My earliest memory of my experience with the mental health service in regional New South Wales was of sitting in a room with my Sam (now my carer and dedicated keeper of the “beating the stove in his underpants” chronicles) and two gruff looking counsellors who rank right up there with some of the loveliest women I have ever met in my life.

They sat there and asked about my childhood, my home life growing up, as a teenager, how my mental was handled as I was growing up, how my parents behaved etc.

It took them roughly 5 seconds to reduce me to tears, but at the same time they explained so much in my life. They managed to explain why I have such a difficult time with the night, why my anxiety and a lot of my other mental health issues are so linked to my gut that I can only stop myself from being sick with Ondansetron (hardcore anti nausea med usually only prescribed to chemo patients, which makes it non PBS in my case $7.69 a wafer).

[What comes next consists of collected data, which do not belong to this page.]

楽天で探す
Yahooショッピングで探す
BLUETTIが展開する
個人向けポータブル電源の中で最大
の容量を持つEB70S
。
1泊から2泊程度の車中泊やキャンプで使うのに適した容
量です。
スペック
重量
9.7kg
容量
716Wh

So many different things were explained and discussed, meetings with psychiatrists and therapists were booked and we walked away with a prescription for mirtazapine and fresh hope that boosting my seroquel back up from 6.25mg to 25mg at night was going to help.

Shortly thereafter I had another appointment with a psychiatrist, who was told my medication wasn’t really working all that well and something needed to be done, who then responded with “This is the last appointment you’ll have with me, I’m just here on locum and I don’t want to mess with your medication if he has different ideas when he assesses you.

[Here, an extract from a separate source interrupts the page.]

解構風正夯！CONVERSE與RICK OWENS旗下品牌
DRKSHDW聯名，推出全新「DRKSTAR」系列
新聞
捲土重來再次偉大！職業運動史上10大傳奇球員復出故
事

So we waited and met the new psychiatrist who kept my seroquel where it was ditto with the mirtazapine with the hope that it would build up over time and help. It didn’t.
Upon calling to confirm my next appointment I was told I was no longer being carried by that service and my therapist would have tot have a couple of sessions with me to assess whether I needed public funded psychiatric help or not. Luckily my GP at this point had been taking care of me for a while now and was having none of this, a stern phone call later and the appointment was back.
He then bumped my mirtazapine up to 45mg. We quickly sought a referral to private psychiatric, which didn’t help much more either than upping my mirtazapine to 60mg. All this was causing more panic attacks we later discovered. If I wasn’t self medicating with the Valium my neighbour was prescribed (Something I DO NOT RECOMMEND TO ANYONE, THIS KEPT ME ALIVE BUT NEARLY KILLED ME AS WELL, ALWAYS TAKE YOUR MEDICATION AS PRESCRIBED) I have no idea where I would have wound up.

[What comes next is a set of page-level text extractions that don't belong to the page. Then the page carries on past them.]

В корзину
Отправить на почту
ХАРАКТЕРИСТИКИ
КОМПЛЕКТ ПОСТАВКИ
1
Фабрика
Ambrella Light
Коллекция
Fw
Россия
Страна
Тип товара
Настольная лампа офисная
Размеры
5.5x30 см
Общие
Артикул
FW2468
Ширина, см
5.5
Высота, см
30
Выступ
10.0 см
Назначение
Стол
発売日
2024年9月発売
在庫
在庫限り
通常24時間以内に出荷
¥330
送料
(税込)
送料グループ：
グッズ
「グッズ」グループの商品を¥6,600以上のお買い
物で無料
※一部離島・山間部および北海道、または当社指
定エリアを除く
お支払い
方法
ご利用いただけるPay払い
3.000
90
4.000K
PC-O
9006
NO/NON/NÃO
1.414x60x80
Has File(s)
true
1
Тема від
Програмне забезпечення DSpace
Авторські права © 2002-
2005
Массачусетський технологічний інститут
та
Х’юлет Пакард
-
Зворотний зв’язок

The final straw that broke the camels back though was sitting down one day to therapy and having my therapist ask for Sam to come in too, for the first time ever. He then proceeded to inform me he’d had a conversation with my mother and repeated verbatim everything she had to say about my life and Sam. This obviously caused a bit of a conflict of interest issue for me since my mother is nearly the entire driving factor for a lot of my issues.

It was decided then and there we needed to leave our home in Byron Bay.

This kicked off a hasty police escorted retreat, followed by more mental health issues, homelessness and family warfare. But that’s still all yet to come. I wouldn’t want to give everything away right at the start would I. 🙂

Talk soon,

Kall. With a K, because he still doesn’t get that I’m subtly giving him shit for dealing coke in front of his family.